Truscott J E, Gilligan C A
Epidemiology and Modelling Group, Department of Plant Sciences, University of Cambridge, Downing Street, Cambridge CB2 3EA, United Kingdom.
Proc Natl Acad Sci U S A. 2003 Jul 22;100(15):9067-72. doi: 10.1073/pnas.1436273100. Epub 2003 Jul 11.
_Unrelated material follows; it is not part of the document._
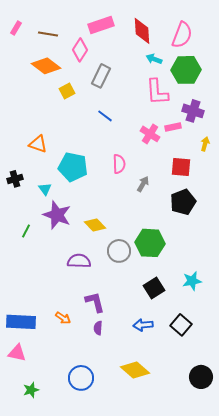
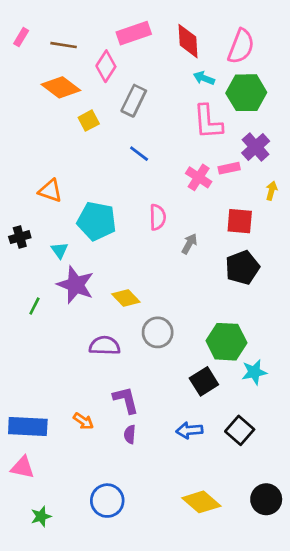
purple cross: (193, 111) -> (256, 147), turned 30
green hexagon: (150, 243) -> (226, 342), moved
yellow diamond: (135, 370) -> (201, 502), moved

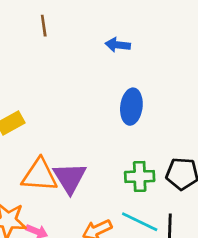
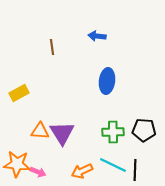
brown line: (44, 26) -> (52, 47), moved
orange triangle: (40, 175) -> (40, 131), size x0.7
Fluctuations in the natural environment introduce variability into the biological systems that exist within them. In this paper, we develop a model for the influence of random fluctuations in the environment on a simple epidemiological system. The model describes the infection of a dynamic host population by an environmentally sensitive pathogen and is based on the infection of sugar beet plants by the endoparasitic slime-mold vector Polymyxa betae. The infection process is switched on only when the temperature is above a critical value. We discuss some of the problems inherent in modeling such a system and analyze the resulting model by using asymptotic techniques to generate closed-form solutions for the mean and variance of the net amount of new inoculum produced within a season. In this way, the variance of temperature profile can be linked with that of the inoculum produced in a season and hence the risk of disease. We also examine the connection between the model developed in this paper and discrete Markov-chain models for weather.
自然环境的波动会给其中存在的生物系统带来变异性。在本文中,我们构建了一个模型,用于研究环境中的随机波动对一个简单流行病学系统的影响。该模型描述了一种对环境敏感的病原体对动态宿主种群的感染,其基于内寄生黏菌载体甜菜多黏菌对甜菜植株的感染。只有当温度高于临界值时,感染过程才会开启。我们讨论了对这样一个系统进行建模所固有的一些问题,并通过使用渐近技术对一个季节内产生的新接种体净量的均值和方差生成封闭形式的解来分析所得模型。通过这种方式,温度分布的方差可以与一个季节内产生的接种体的方差联系起来,进而与疾病风险联系起来。我们还研究了本文所开发的模型与天气的离散马尔可夫链模型之间的联系。